This is a commandline tool for creating transcripts of conversations recorded as audio files. It uses the following AI models to achieve that:
pyannote.audio
for indentifying speakersOpenAI Whisper
for transcribing what the speakers say into text
Download ffmpeg and install it.
The script requires a token to the huggingface API for downloading
pyannote.audio
models.
Here's how do get one.
In order to download the pyannote.audio
models you need to accept their terms
and conditions. More on that here.
Clone this repository using git:
git clone https://github.com/jannawro/verbatim.git
cd verbatim
python -m venv .venv
source .venv/bin/activate
python -m pip install -r requirements.txt
Run:
python verbatim/main.py \
--audio-file sample.mp3 \
--audio-format mp3 \
--hugging-face-token hf_1234567890 \
--speakers 2 \
--output transcript.txt
To see all options run:
python verbatim/main.py --help
Use whisper models variants according to recommendations from OpenAI.

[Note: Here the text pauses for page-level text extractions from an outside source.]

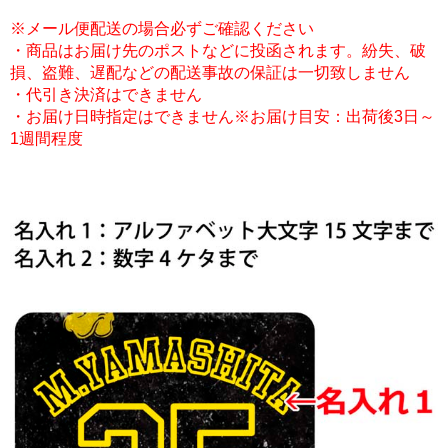
※メール便配送の場合必ずご確認ください
・商品はお届け先のポストなどに投函されます。紛失、破
損、盗難、遅配などの配送事故の保証は一切致しません
・代引き決済はできません
・お届け日時指定はできません※お届け目安：出荷後3日～
1週間程度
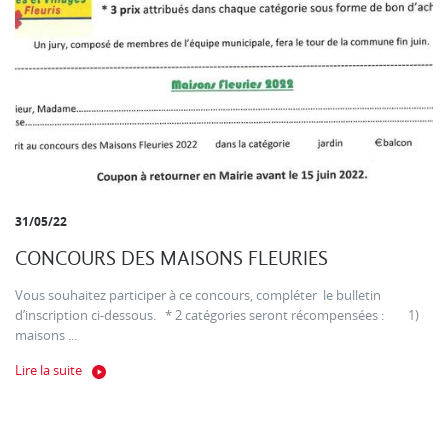
31/05/22
CONCOURS DES MAISONS FLEURIES
Vous souhaitez participer à ce concours, compléter le bulletin
d’inscription ci-dessous. * 2 catégories seront récompensées : 1)
maisons ...
Lire la suite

This can be set via the --whisper-model
flag.
From initial testing models smaller than "large" work fine for english. For
satysfying results with other languages "large" is recommended.
Verbatim will spin up the amount of threads specified by --workers
. This
number cannot be greater than the number of your CPU cores. Please note that
each worker will also spin up a separate instance of Whisper for parallel
processing. Use carefully togheter with --whisper-model
to make sure you
have enough resources to spin up the number of Whispers of designated size.